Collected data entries
☆ ☆ ☆ ☆ ☆

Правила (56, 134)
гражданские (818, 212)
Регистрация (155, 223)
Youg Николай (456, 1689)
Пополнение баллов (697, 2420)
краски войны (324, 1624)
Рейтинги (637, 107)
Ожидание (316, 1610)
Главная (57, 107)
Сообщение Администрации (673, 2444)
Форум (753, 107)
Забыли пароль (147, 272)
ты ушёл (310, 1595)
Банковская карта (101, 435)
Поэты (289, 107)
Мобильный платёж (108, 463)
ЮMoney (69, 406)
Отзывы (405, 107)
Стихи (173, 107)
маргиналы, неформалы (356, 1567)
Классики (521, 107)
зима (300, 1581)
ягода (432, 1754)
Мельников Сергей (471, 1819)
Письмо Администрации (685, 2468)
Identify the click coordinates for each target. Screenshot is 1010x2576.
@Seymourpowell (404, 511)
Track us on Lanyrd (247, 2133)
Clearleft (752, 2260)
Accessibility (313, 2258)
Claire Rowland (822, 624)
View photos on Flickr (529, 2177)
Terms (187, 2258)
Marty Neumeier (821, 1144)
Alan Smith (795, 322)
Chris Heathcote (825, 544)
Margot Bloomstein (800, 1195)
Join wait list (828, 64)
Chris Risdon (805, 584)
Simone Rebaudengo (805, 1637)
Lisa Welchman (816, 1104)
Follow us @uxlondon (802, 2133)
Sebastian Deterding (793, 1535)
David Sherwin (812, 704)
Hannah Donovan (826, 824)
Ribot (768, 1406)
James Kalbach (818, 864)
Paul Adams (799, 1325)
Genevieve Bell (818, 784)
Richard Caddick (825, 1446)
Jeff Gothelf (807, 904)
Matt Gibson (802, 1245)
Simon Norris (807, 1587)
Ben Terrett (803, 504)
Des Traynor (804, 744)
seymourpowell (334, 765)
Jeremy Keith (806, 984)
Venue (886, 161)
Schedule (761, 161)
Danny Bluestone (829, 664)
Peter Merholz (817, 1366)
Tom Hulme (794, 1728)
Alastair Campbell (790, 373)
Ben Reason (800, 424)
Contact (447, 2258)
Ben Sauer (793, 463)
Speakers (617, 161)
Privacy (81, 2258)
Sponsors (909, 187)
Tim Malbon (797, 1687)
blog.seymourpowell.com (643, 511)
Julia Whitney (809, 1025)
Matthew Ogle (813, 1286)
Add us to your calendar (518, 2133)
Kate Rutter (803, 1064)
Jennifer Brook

☆ ☆ ☆ ☆ ☆

WHAT IS NEEDED — In the entries above, find the line with "Matt Gibson (802, 1245)" and the line with "Alastair Campbell (790, 373)", then restate word for word both of them and every line between, with nothing more.

WRITTEN SOLUTION —
Matt Gibson (802, 1245)
Simon Norris (807, 1587)
Ben Terrett (803, 504)
Des Traynor (804, 744)
seymourpowell (334, 765)
Jeremy Keith (806, 984)
Venue (886, 161)
Schedule (761, 161)
Danny Bluestone (829, 664)
Peter Merholz (817, 1366)
Tom Hulme (794, 1728)
Alastair Campbell (790, 373)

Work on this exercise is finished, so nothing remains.